Neurotic and proud of it (and probably more than half of the time, the root cause of their own issues).
Yeesh.
This isn’t new. In the Middle Ages, they called them banshees.
Goes along with the fact that most lieberals have psychiatric issues and are taking prescription psychotropic medications.
“So, I want you to get up now. I want all of you to get up out of your chairs. I want you to get up right now and go to the window. Open it and stick your head out and yell: ‘I’m as mad as hell, and I’m not gonna take this anymore!’”
Hunting for that missing 10mm socket.
Give them some boards, very short nails and a hammer. When they bang their thumb, scream. Like we do.
How about an engine head or block with a broken off bolt?
Very thoughtful to keep it to themselves. Is there anything women won’t turn into a social activity? The older I get, the more I value solitude, especially on my daily walks. I am also planning a solitary camping trip. The last I want to hear is screaming, or even talking for that matter.
From what I see the ladies yell way more than men.
I play that Pearl Jam song Wishlist for my wife, “I wish I was a neutron bomb so once I could go off.,”
In every other era of humanity these people would be called insane.
I hear snowflakes in the night.... everywhere.
For the life of me I don't see why some entrepreneur doesn't sell bulk 10mm sockets.

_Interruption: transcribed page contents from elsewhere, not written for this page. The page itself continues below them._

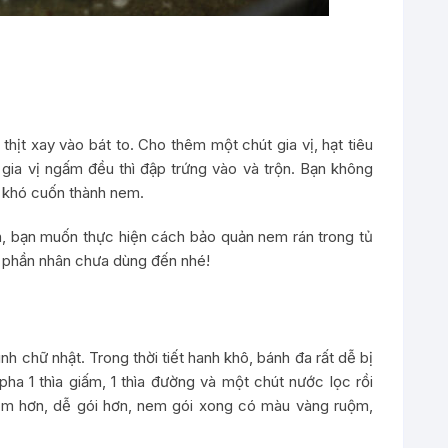
hịt xay vào bát to. Cho thêm một chút gia vị, hạt tiêu
 gia vị ngấm đều thì đập trứng vào và trộn. Bạn không
à khó cuốn thành nem.
n, bạn muốn thực hiện cách bảo quản nem rán trong tủ
o phần nhân chưa dùng đến nhé!
nh chữ nhật. Trong thời tiết hanh khô, bánh đa rất dễ bị
ha 1 thìa giấm, 1 thìa đường và một chút nước lọc rồi
ềm hơn, dễ gói hơn, nem gói xong có màu vàng ruộm,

Very high on the crazy axis, likely not high on the hot axis either: no go zone
“This just makes one shake the head in despair for the future of humanity...”
Just pray that they don’t breed.
She would have really lost her voice during the Ice Age meltdown.
That's why we have the My Pillow guy. Scream all you want just it down. If your impulse control issues persist seek menial health professionals, all you may need is sex reassignment surgery.